Case Study 2

Knowledge synthesis – Tobacco-related NCDs and plain packaging policies, India

Knowledge synthesis on plain packaging to assess existing evidence to promote the selection of evidence-based policies and interventions for implementation in India

Why this case study?

This showcases knowledge synthesis in preparation for the implementation of tobacco plain packaging policies and interventions in India.

The case study also illustrates that, although there may be evidence for a policy or intervention’s effectiveness, it is important to take account of local context.


Knowledge synthesis on plain packaging to assess existing evidence to promote the selection of evidence-based policies and interventions for implementation in India


Nossal Institute for Global Health, The University of Melbourne, Melbourne, Australia

Health issue

Respiratory diseases and other NCDs caused by tobacco



Target population

Individuals who use tobacco products


Tobacco is responsible for 25% of deaths from respiratory diseases in India,(42) which is the world’s second largest consumer of tobacco (smoking and smokeless forms).(43) The prevalence of tobacco use is 48% in males and 20% in females, with many others exposed to second-hand smoke.(44, 45) Tobacco attributable deaths in India are expected to rise to 1.5 million annually by 2020.(46) It has been suggested that the cost of respiratory diseases attributable to tobacco in India in 2011 was US$ 600 million(47)

In 2003 the Indian government, consistent with the WHO Framework Convention on Tobacco Control (FCTC),(48) passed The Cigarettes and Other Tobacco Products Act (COTPA). This prohibited tobacco-related advertising and sponsorship and specified health warnings on tobacco packs.(49) However, the impact of these measures was limited,(50) prompting the Indian Government to consider larger, more effective pictorial health warnings.(4, 51-56) The next step would be plain packaging, for which there is growing international evidence.

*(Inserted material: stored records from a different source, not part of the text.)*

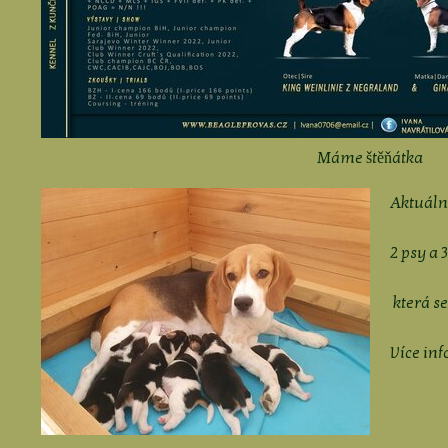
Máme štěňátka
Aktuáln
2 psy a 
která se
Více inf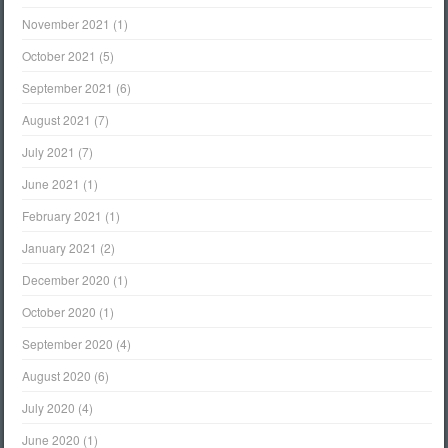
November 2021
(1)
October 2021
(5)
September 2021
(6)
August 2021
(7)
July 2021
(7)
June 2021
(1)
February 2021
(1)
January 2021
(2)
December 2020
(1)
October 2020
(1)
September 2020
(4)
August 2020
(6)
July 2020
(4)
June 2020
(1)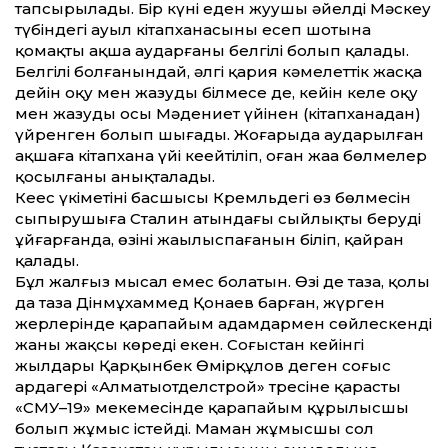
тапсырылады. Бір күні еден жуушы әйелдің Мәскеу
түбіндегі ауыл кітапханасының есеп шотына
қомақты ақша аударғаны белгілі болып қалады.
Белгілі болғанындай, әлгі қария кәмелет­тік жасқа
де­йін оқу мен жазуды білмесе де, ке­йін келе оқу
мен жазуды осы Мәдениет үйінен (кітапханадан)
үйренген болып шығады. Жоғарыда аударылған
ақшаға кітапхана үйі кеңейтіліп, оған жаңа бөлмелер
қосылғаны анықталады.
Кеңес үкіметінің басшысы Кремльдегі өз бөлмесін
сыпырушыға Сталин атындағы сыйлықты беруді
ұйғарғанда, өзінің жаңылыспағанын біліп, қайран
қалады.
Бұл жалғыз мысал емес болатын. Өзі де таза, қолы
да таза Дінмұхаммед Қонаев барған, жүрген
жерлерінде қарапайым адамдармен сөйлескенді
жаны жақсы көреді екен. Соғыстан ке­йінгі
жылдары Қарқынбек Өмірқұлов деген соғыс
ардагері «Алматыотделстрой» тресіне қарасты
«СМУ–19» мекемесінде қарапайым құрылысшы
болып жұмыс істейді. Маман жұмысшы сол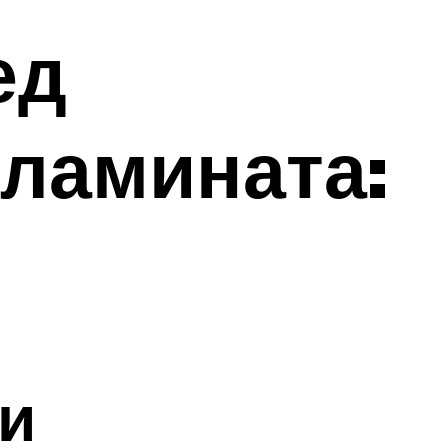
ед
 ламината:
и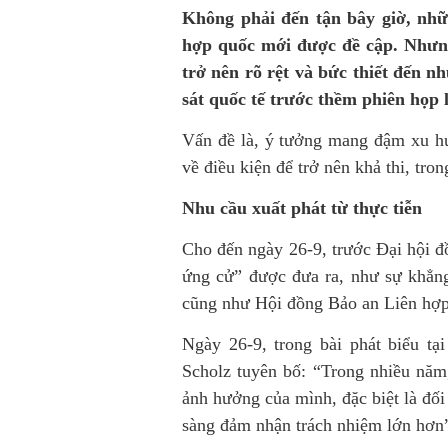
Không phải đến tận bây giờ, nhữn
hợp quốc mới được đề cập. Nhưng,
trở nên rõ rệt và bức thiết đến n
sát quốc tế trước thềm phiên họp 
Vấn đề là, ý tưởng mang đậm xu hư
về điều kiện để trở nên khả thi, tr
Nhu cầu xuất phát từ thực tiễn
Cho đến ngày 26-9, trước Đại hội đồ
ứng cử” được đưa ra, như sự khẳn
cũng như Hội đồng Bảo an Liên hợp 
Ngày 26-9, trong bài phát biểu t
Scholz tuyên bố: “Trong nhiều nă
ảnh hưởng của mình, đặc biệt là đố
sàng đảm nhận trách nhiệm lớn hơn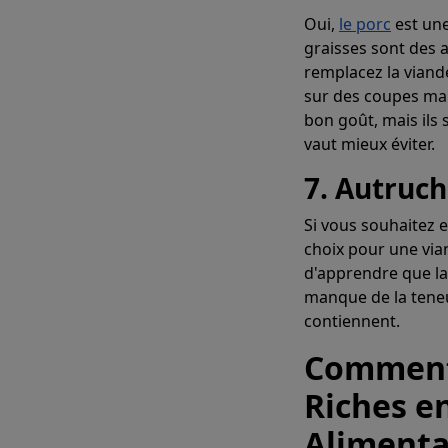
Oui,
le porc
est une
graisses sont des 
remplacez la viand
sur des coupes mai
bon goût, mais ils 
vaut mieux éviter.
7. Autruc
Si vous souhaitez e
choix pour une via
d'apprendre que la
manque de la tene
contiennent.
Comment 
Riches e
Alimenta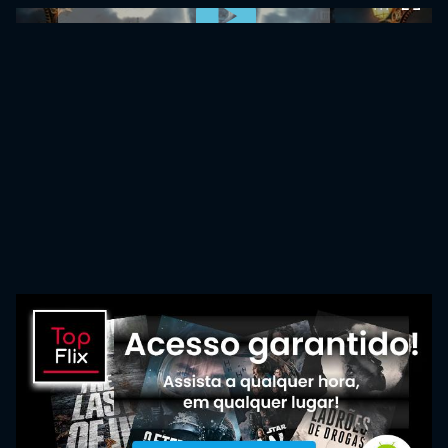
0:00:00 /
0:00:00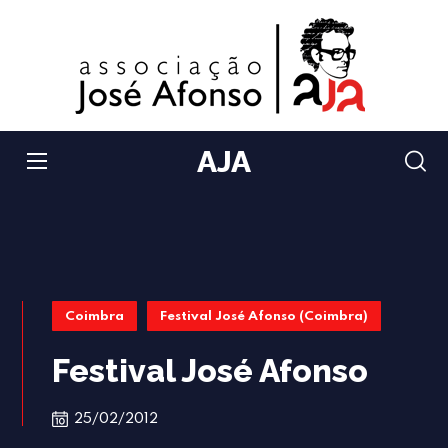
AJA
Coimbra
Festival José Afonso (Coimbra)
Festival José Afonso
25/02/2012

Description of policy or intervention

Plain packaging entails the removal of all branding (colours, imagery, corporate logos and trademarks), with brand names mandated a uniform size and font and placed together with current or enhanced graphic health warnings on the tobacco packaging.

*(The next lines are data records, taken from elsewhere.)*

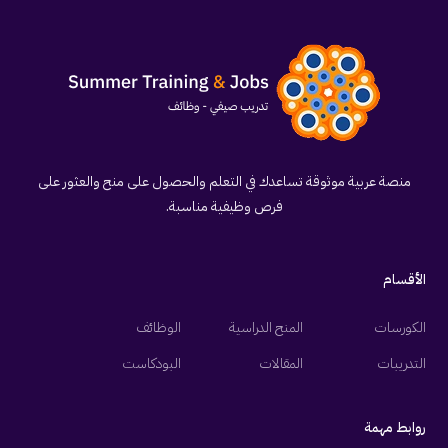
منصة عربية موثوقة تساعدك في التعلم والحصول على منح والعثور على
فرص وظيفية مناسبة.
الأقسام
الكورسات
المنح الدراسية
الوظائف
التدريبات
المقالات
البودكاست
روابط مهمة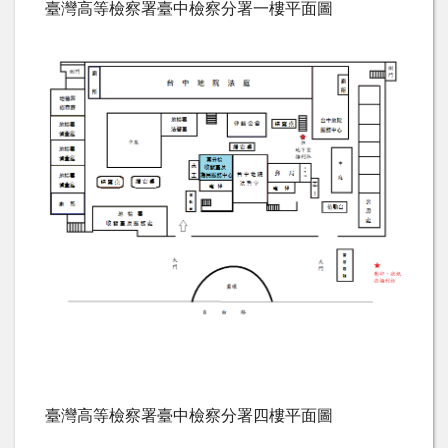
臺灣高等檢察署臺中檢察分署一樓平面圖
臺灣高等檢察署臺中檢察分署四樓平面圖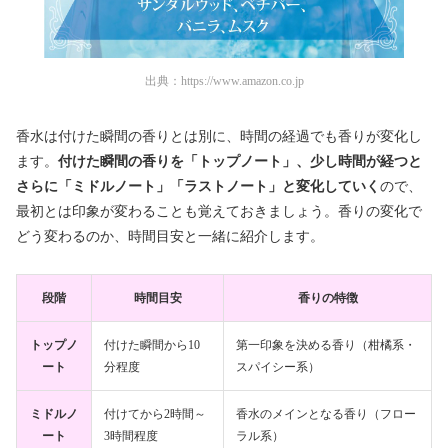
出典：
https://www.amazon.co.jp
香水は付けた瞬間の香りとは別に、時間の経過でも香りが変化し
ます。
付けた瞬間の香りを「トップノート」、少し時間が経つと
さらに「ミドルノート」「ラストノート」と変化していく
ので、
最初とは印象が変わることも覚えておきましょう。香りの変化で
どう変わるのか、時間目安と一緒に紹介します。
段階
時間目安
香りの特徴
トップノ
付けた瞬間から10
第一印象を決める香り（柑橘系・
ート
分程度
スパイシー系）
ミドルノ
付けてから2時間～
香水のメインとなる香り（フロー
ート
3時間程度
ラル系）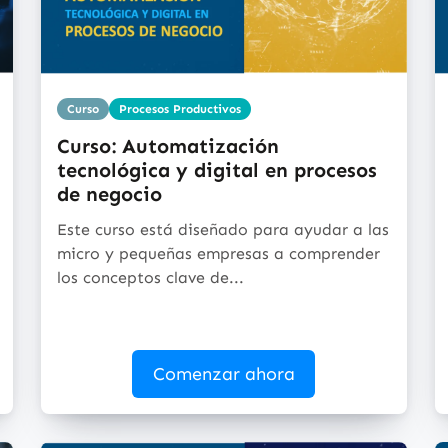
Curso
Procesos Productivos
Curso: Automatización
tecnológica y digital en procesos
de negocio
Este curso está diseñado para ayudar a las
micro y pequeñas empresas a comprender
los conceptos clave de...
Comenzar ahora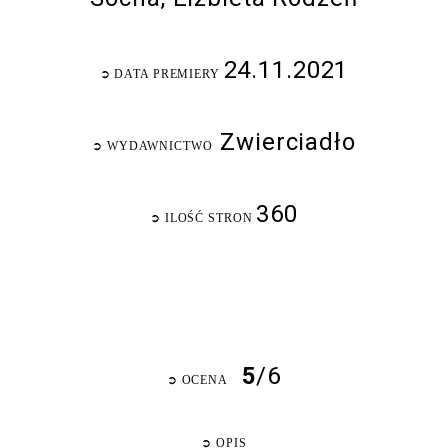
24.11.2021
➲
DATA PREMIERY
Zwierciadło
➲
WYDAWNICTWO
360
➲
ILOŚĆ STRON
5
/6
➲
OCENA
➲
OPIS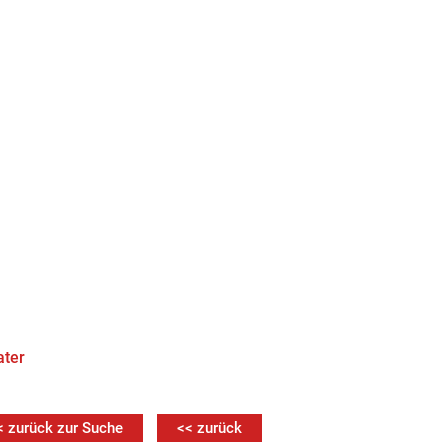
ater
< zurück zur Suche
<< zurück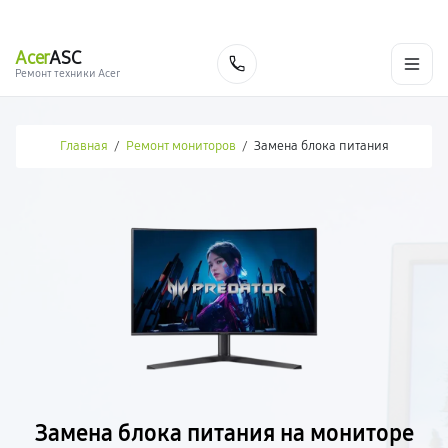
г. Новосибирск
Ежедневно с 9:00 до 21:00
+7 (383) 284-02-82
Acer
ASC
Заказать
Ремонт техники Acer
Главная
/
Ремонт мониторов
/
Замена блока питания
Замена блока питания на мониторе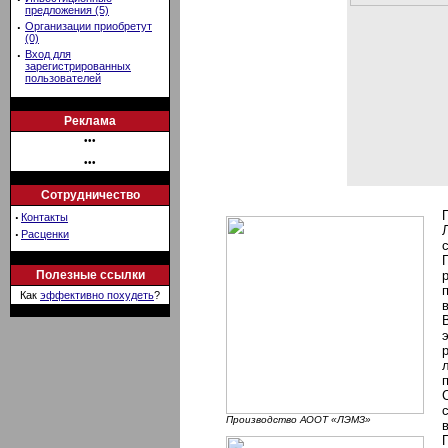
предложения (5)
·
Организации приобретут
(0)
·
Вход для
зарегистрированных
пользователей
Реклама
•••
•••
Сотрудничество
·
Контакты
·
Расценки
Полезные ссылки
Как
эффективно похудеть
?
Производство АООТ «ЛЭМЗ»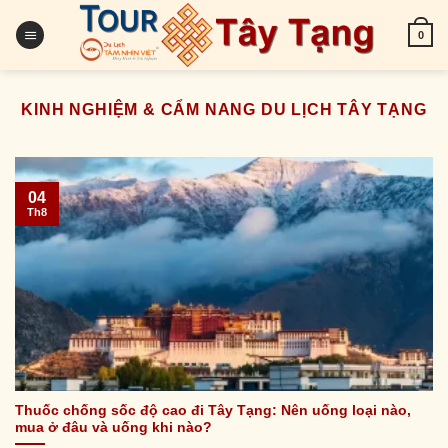
Skip
to
0
content
KINH NGHIỆM & CẨM NANG DU LỊCH TÂY TẠNG
04
Th8
Thuốc chống sốc độ cao đi Tây Tạng: Nên uống loại nào,
mua ở đâu và uống khi nào?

Plain packaging would apply to packaging of all forms of tobacco; in India this includes beedis and chewed forms of tobacco as well as conventional cigarettes.

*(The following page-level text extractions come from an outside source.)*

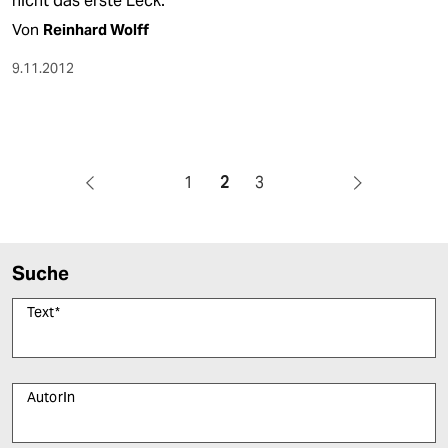
nicht das erste Leck.
Von
Reinhard Wolff
9.11.2012
1
2
3
Suche
Text
*
AutorIn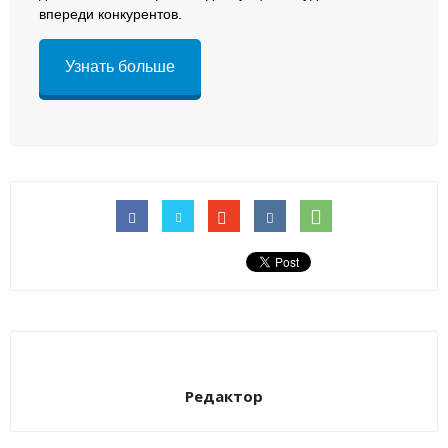
впереди конкурентов.
Узнать больше
Редактор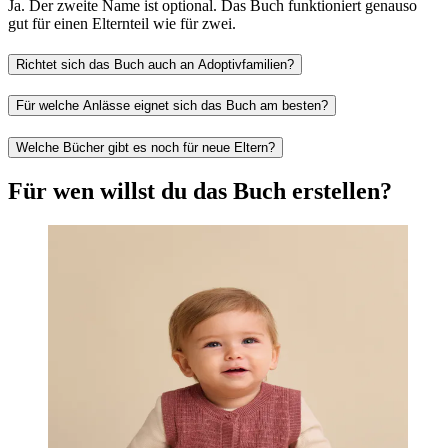
Ja. Der zweite Name ist optional. Das Buch funktioniert genauso
gut für einen Elternteil wie für zwei.
Richtet sich das Buch auch an Adoptivfamilien?
Für welche Anlässe eignet sich das Buch am besten?
Welche Bücher gibt es noch für neue Eltern?
Für wen willst du das Buch erstellen?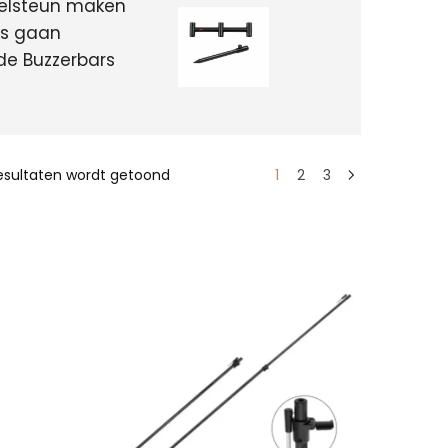
gelsteun maken
cks gaan
 de Buzzerbars
resultaten wordt getoond
1
2
3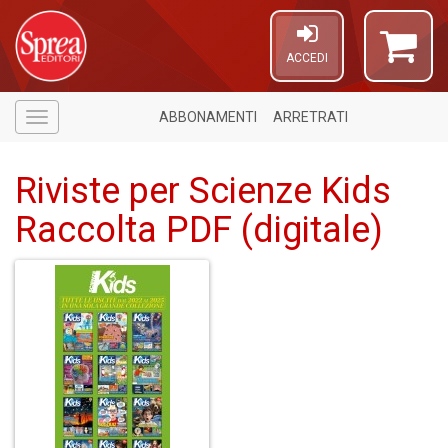
ACCEDI
ABBONAMENTI
ARRETRATI
Menù
Riviste per Scienze Kids
Raccolta PDF (digitale)
1
n
in
di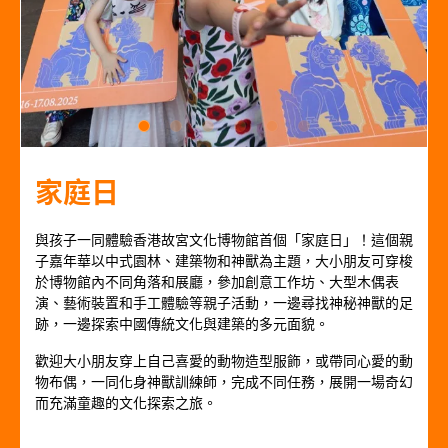
家庭日
與孩子一同體驗香港故宮文化博物館首個「家庭日」！這個親
子嘉年華以中式園林、建築物和神獸為主題，大小朋友可穿梭
於博物館內不同角落和展廳，參加創意工作坊、大型木偶表
演、藝術裝置和手工體驗等親子活動，一邊尋找神秘神獸的足
跡，一邊探索中國傳統文化與建築的多元面貌。
歡迎大小朋友穿上自己喜愛的動物造型服飾，或帶同心愛的動
物布偶，一同化身神獸訓練師，完成不同任務，展開一場奇幻
而充滿童趣的文化探索之旅。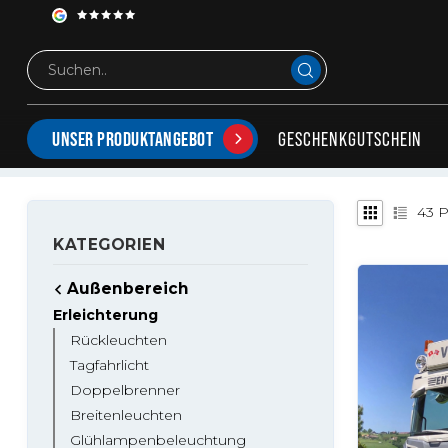
Außenbereich
Erleichterung
Signalisierung
SIGNALGEBUNG IN ALLEN FORMEN
Rundumleuchten, Rundumleuchtenbalken, Blitzleuchten un
GESCHENKGUTSCHEIN
UNSER PRODUKTANGEBOT
43
P
KATEGORIEN
Außenbereich
Erleichterung
Rückleuchten
Tagfahrlicht
Doppelbrenner
Breitenleuchten
Glühlampenbeleuchtung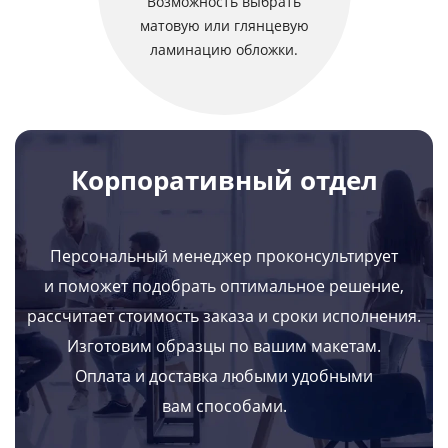
Возможность выбрать
матовую или глянцевую
ламинацию обложки.
Корпоративный отдел
Персональный менеджер проконсультирует
и поможет подобрать оптимальное решение,
рассчитает стоимость заказа и сроки исполнения.
Изготовим образцы по вашим макетам.
Оплата и доставка любыми удобными
вам способами.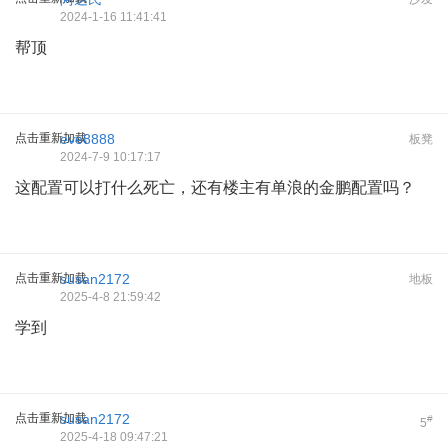
2024-1-16 11:41:41
帮顶
点击重新加载
eve8888
板凳
2024-7-9 10:17:17
这配置可以打什么死亡，还有楼主有单浪的金鹏配置吗？
点击重新加载
susan2172
地板
2025-4-8 21:59:42
学到
点击重新加载
susan2172
#
5
2025-4-18 09:47:21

The aim of plain packaging is to decrease the attractiveness of the package, enhance the effect of pictorial health warnings on the package, increase thoughts about quit- ting and promote negative attitudes towards tobacco use.

Plain packaging of tobacco products has a significant evidence base from a number of countries(54, 57-60) – especially from Australia where it was first introduced. However, evidence on such packaging in rapidly developing countries such as India is relatively scant.(61, 62)

What took place?

A joint Indian and Australian taskforce was convened with support from a small grant from the Australia India Institute. Following a comprehensive knowledge synthesis project, the taskforce produced a report on the possibility of plain packaging in India.(60)

The report included evidence from other jurisdictions, local market research on plain packages(63) and results from a stakeholder analysis undertaken with legal experts, policy-makers and tobacco control experts. It summarized all the behavioural, political and legal evidence and provided graded recommendations as to the way forward.

The report was launched at a high level event attended by politicians from India, WHO representatives, leading tobacco control experts and legal experts. In response, a private members bill on plain packaging was introduced to the Indian parliament in 2013 and a follow up international conference was also held at which the Indian health minister and health secretary gave presentations.

However, a number of contextual barriers have slowed progress on plain packaging. These include a change of government and health ministers, a demand for local evidence and opposition from a significant tobacco farming industry in India. Further research is planned to respond to these concerns and produce additional local evidence.

What have we learnt?

While external (international) evidence and the input of international experts is a helpful start in formulating policies, it is not sufficient for successful policy change.

To increase the chances of the knowledge synthesis leading to a change in policy, the following points are useful:

  • It is important to know the specific audience for whom the knowledge synthesis is being undertaken.
  • Research needs to take account of the policy-making timetable – e.g. regulatory committee meetings or election cycles.
  • A mechanism is needed to ensure the knowledge synthesis is fed to the appropriate groups to inform debate and policy. In particular, a clear communication strategy is needed to reach decision-makers.
  • The knowledge synthesis team need to involve credible figures to maximize the likelihood of evidence reaching decision-makers. (In this example, two coinvestigators sat on government advisory committees).
  • Contextual information can often result in a need to include and/or produce unique evidence in addition to that available from other jurisdictions. (For example, in this case the tobacco products and industries of Australia and India were very different, so further information was needed).

Finally, note that while the stages of knowledge synthesis outlined above will help to identify policies and interventions that may be pursued in the prevention and control of NCDs, they may not provide information about transferability of these to new and different contexts. Approaches to the assessment of suitability and adaptation of policies and interventions to new contexts are discussed later in the guide.